## Work order
Nothing but a number should be given: how many lines in the listing contain the word "Rate".

## Recorded information

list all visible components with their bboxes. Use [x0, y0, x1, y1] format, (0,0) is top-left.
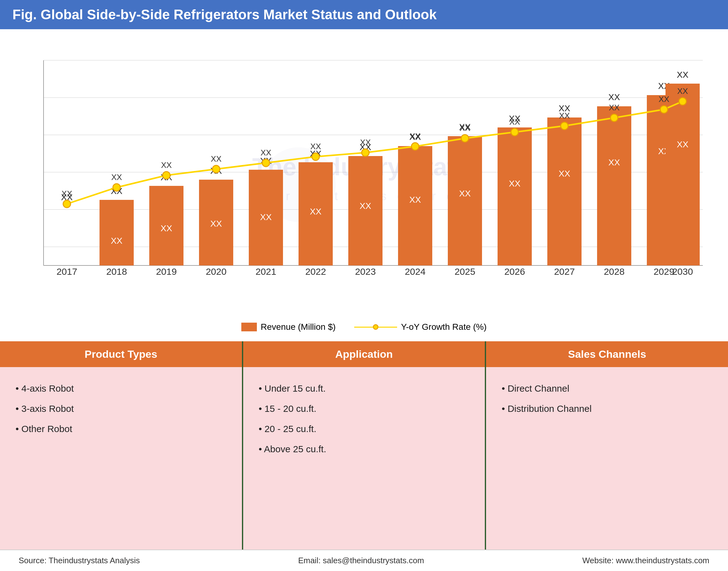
legend-line-bar2 — [379, 327, 397, 328]
footer-email: Email: sales@theindustrystats.com — [298, 556, 424, 565]
svg-text:XX: XX — [509, 117, 520, 126]
page-title: Fig. Global Side-by-Side Refrigerators M… — [12, 7, 437, 22]
main-container: Fig. Global Side-by-Side Refrigerators M… — [0, 0, 728, 571]
svg-text:XX: XX — [260, 212, 272, 222]
svg-text:XX: XX — [409, 195, 421, 205]
panel-sales-channels-header: Sales Channels — [486, 341, 728, 367]
svg-text:XX: XX — [310, 142, 321, 151]
svg-text:XX: XX — [261, 148, 272, 157]
svg-text:XX: XX — [608, 157, 620, 167]
footer-website: Website: www.theindustrystats.com — [583, 556, 709, 565]
svg-text:2025: 2025 — [455, 266, 476, 277]
svg-rect-15 — [100, 200, 134, 265]
svg-point-76 — [561, 122, 568, 130]
list-item: • Direct Channel — [502, 378, 713, 398]
svg-point-69 — [212, 165, 220, 173]
svg-rect-47 — [498, 127, 532, 265]
svg-text:XX: XX — [459, 123, 471, 133]
svg-text:2020: 2020 — [206, 266, 227, 277]
svg-text:XX: XX — [61, 245, 73, 255]
panel-application-body: • Under 15 cu.ft. • 15 - 20 cu.ft. • 20 … — [243, 367, 485, 550]
svg-point-67 — [113, 184, 120, 191]
chart-area: The Industry Stats m a r k e t r e s e a… — [0, 29, 728, 341]
svg-text:XX: XX — [62, 189, 73, 198]
legend-line: Y-oY Growth Rate (%) — [354, 322, 486, 332]
svg-text:XX: XX — [559, 111, 570, 120]
svg-text:XX: XX — [459, 189, 471, 198]
list-item: • Under 15 cu.ft. — [259, 378, 470, 398]
svg-text:XX: XX — [211, 154, 222, 163]
list-item: • 4-axis Robot — [15, 378, 226, 398]
svg-text:2026: 2026 — [504, 266, 525, 277]
svg-text:XX: XX — [410, 131, 421, 141]
svg-text:2021: 2021 — [255, 266, 277, 277]
legend-bar-swatch — [241, 323, 257, 331]
svg-text:XX: XX — [111, 236, 122, 246]
svg-rect-35 — [348, 156, 383, 265]
svg-text:XX: XX — [659, 95, 669, 104]
legend-bar-label: Revenue (Million $) — [261, 322, 335, 332]
panel-sales-channels-body: • Direct Channel • Distribution Channel — [486, 367, 728, 550]
svg-rect-39 — [398, 146, 432, 265]
list-item: • 20 - 25 cu.ft. — [259, 419, 470, 439]
svg-text:2018: 2018 — [106, 266, 127, 277]
svg-text:XX: XX — [359, 201, 371, 211]
list-item: • Distribution Channel — [502, 398, 713, 419]
svg-text:2030: 2030 — [672, 266, 693, 277]
legend-bar: Revenue (Million $) — [241, 322, 335, 332]
svg-rect-43 — [448, 136, 482, 265]
svg-text:XX: XX — [210, 219, 222, 228]
legend-line-label: Y-oY Growth Rate (%) — [401, 322, 486, 332]
svg-text:2028: 2028 — [604, 266, 625, 277]
panel-sales-channels: Sales Channels • Direct Channel • Distri… — [486, 341, 728, 550]
chart-svg: The Industry Stats m a r k e t r e s e a… — [19, 42, 709, 315]
panel-product-types-body: • 4-axis Robot • 3-axis Robot • Other Ro… — [0, 367, 242, 550]
svg-point-73 — [411, 143, 419, 150]
header: Fig. Global Side-by-Side Refrigerators M… — [0, 0, 728, 29]
svg-point-68 — [163, 172, 170, 179]
svg-text:XX: XX — [677, 86, 688, 96]
svg-text:XX: XX — [360, 138, 371, 147]
svg-text:XX: XX — [558, 169, 570, 179]
panel-application: Application • Under 15 cu.ft. • 15 - 20 … — [243, 341, 485, 550]
list-item: • 15 - 20 cu.ft. — [259, 398, 470, 419]
svg-text:XX: XX — [608, 92, 620, 102]
panel-product-types-header: Product Types — [0, 341, 242, 367]
svg-point-78 — [660, 106, 668, 113]
panel-product-types: Product Types • 4-axis Robot • 3-axis Ro… — [0, 341, 242, 550]
svg-rect-63 — [665, 84, 700, 265]
legend-line-dot — [373, 324, 379, 330]
panel-application-header: Application — [243, 341, 485, 367]
svg-point-75 — [511, 128, 518, 136]
svg-text:XX: XX — [161, 224, 172, 233]
svg-text:XX: XX — [609, 103, 620, 112]
footer-source: Source: Theindustrystats Analysis — [19, 556, 140, 565]
svg-text:2019: 2019 — [156, 266, 177, 277]
footer: Source: Theindustrystats Analysis Email:… — [0, 550, 728, 571]
svg-rect-55 — [597, 106, 631, 265]
svg-point-66 — [63, 200, 71, 208]
bottom-panels: Product Types • 4-axis Robot • 3-axis Ro… — [0, 341, 728, 550]
chart-svg-container: The Industry Stats m a r k e t r e s e a… — [19, 42, 709, 317]
svg-text:XX: XX — [161, 160, 172, 170]
chart-legend: Revenue (Million $) Y-oY Growth Rate (%) — [19, 322, 709, 332]
list-item: • 3-axis Robot — [15, 398, 226, 419]
svg-text:XX: XX — [677, 70, 689, 80]
list-item: • Above 25 cu.ft. — [259, 439, 470, 459]
svg-text:2022: 2022 — [305, 266, 326, 277]
svg-text:XX: XX — [111, 173, 122, 182]
svg-text:XX: XX — [509, 179, 521, 188]
svg-point-74 — [461, 135, 469, 142]
svg-point-77 — [610, 114, 618, 122]
svg-point-70 — [262, 159, 270, 166]
svg-point-79 — [679, 98, 686, 105]
svg-text:2024: 2024 — [405, 266, 426, 277]
svg-text:2017: 2017 — [57, 266, 78, 277]
svg-point-72 — [362, 149, 369, 156]
svg-text:XX: XX — [677, 139, 689, 149]
svg-rect-51 — [547, 117, 582, 265]
svg-text:XX: XX — [310, 207, 322, 216]
svg-text:2027: 2027 — [554, 266, 575, 277]
legend-line-bar — [354, 327, 373, 328]
svg-point-71 — [312, 153, 319, 160]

## Reply to the task
3